Human-in-the-Loop Requirements

The security system enforces human oversight through:

  • Keyword Triggers: Explicit human approval required for all actions
  • Allow List: Only authorized users can trigger agent actions
  • Commit Validation: Human approval tied to specific code states
  • Emergency Procedures: Clear protocols for suspected misalignment

Advanced Security Features

1. Commit-Level Validation for Pull Requests

The PR monitoring system implements sophisticated commit-level security to prevent code injection attacks during the review and modification process.

The Threat Model

Without commit validation, an attacker could:

  1. Create an innocent-looking PR
  2. Wait for approval from an authorized user
  3. Push malicious code after approval but before AI processing
  4. Have the AI agent unknowingly work on and push malicious code

Our Multi-Stage Defense

Stage 1 - Approval Commit Tracking

  • When [Approved][Claude] is issued, the system records the exact commit SHA
  • This creates an immutable "point-in-time" snapshot of what was approved
  • The approval is cryptographically tied to the repository state

Stage 2 - Pre-Execution Validation

  • Prevents any work if the PR has changed since approval
  • Immediate failure with clear security message

Stage 3 - Pre-Push Validation

  • Final check before any code enters the repository
  • Drops all work if PR was modified during processing
  • Prevents race conditions and TOCTOU attacks

2. Automatic Secret Masking via gh-validator

The system implements real-time secret masking through gh-validator, a Rust-based GitHub CLI wrapper that validates and sanitizes all GitHub comments before they are posted.
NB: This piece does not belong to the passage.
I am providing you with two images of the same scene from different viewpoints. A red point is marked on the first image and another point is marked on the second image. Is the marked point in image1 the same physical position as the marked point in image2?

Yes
This is a deterministic, automatic process that ensures secrets can never appear in public comments.

Architecture

Agent gh command -> gh-validator (shadows gh) -> Secret Masking -> Real gh CLI -> GitHub

How It Works

The gh-validator binary is installed as gh in a higher-priority PATH directory (e.g., ~/.local/bin/gh), shadowing the real GitHub CLI. When any gh command runs:

  1. Pass-through for non-content commands: Commands like gh pr list execute immediately
  2. Validation for content commands: Commands with --body, --body-file, --title, etc. are validated:
    • Secrets are masked based on .secrets.yaml configuration
    • Unicode emojis are blocked (may display as corrupted characters)
    • Formatting is validated for reaction images
    • URLs in --body-file are verified to exist (with SSRF protection)
  3. Execution: After validation, the real gh binary is called with (potentially modified) arguments

Central Configuration (.secrets.yaml)

environment_variables:
  - GITHUB_TOKEN
  - OPENROUTER_API_KEY
  - DB_PASSWORD

patterns:
  - name: GITHUB_TOKEN
    pattern: "ghp_[A-Za-z0-9_]{36,}"

auto_detection:
  enabled: true
  include_patterns: ["*_TOKEN", "*_SECRET", "*_KEY"]
  exclude_patterns: ["PUBLIC_*"]

The validator searches for .secrets.yaml in:

  1. Current working directory (and parent directories up to git root)
  2. Binary directory (and parent directories)
  3. ~/.secrets.yaml
  4. ~/.config/gh-validator/.secrets.yaml

Pattern Matching

Common secret formats are detected and masked:

  • GitHub tokens: ghp_*, ghs_*, github_pat_*
  • API keys: sk-*, pk-*
  • JWT tokens: eyJ*
  • Bearer tokens
  • URLs with embedded credentials
  • Private key blocks

Installation

# Quick install (recommended)
curl -sSL https://raw.githubusercontent.com/AndrewAltimit/template-repo/main/tools/rust/gh-validator/install.sh | bash

# Ensure ~/.local/bin comes before /usr/bin in PATH
export PATH="$HOME/.local/bin:$PATH"

Benefits

  • Universal: Works with all agents and automation tools using gh CLI
  • Automatic: No agent configuration required - just install and forget
  • Fail-Closed: If configuration is missing or URLs can't be verified, commands are blocked
  • SSRF Protection: Only whitelisted hostnames allowed for reaction images
  • Single Binary: No runtime dependencies, fast startup, cross-platform support
  • Transparent: Agents are unaware of masking (only stderr notification)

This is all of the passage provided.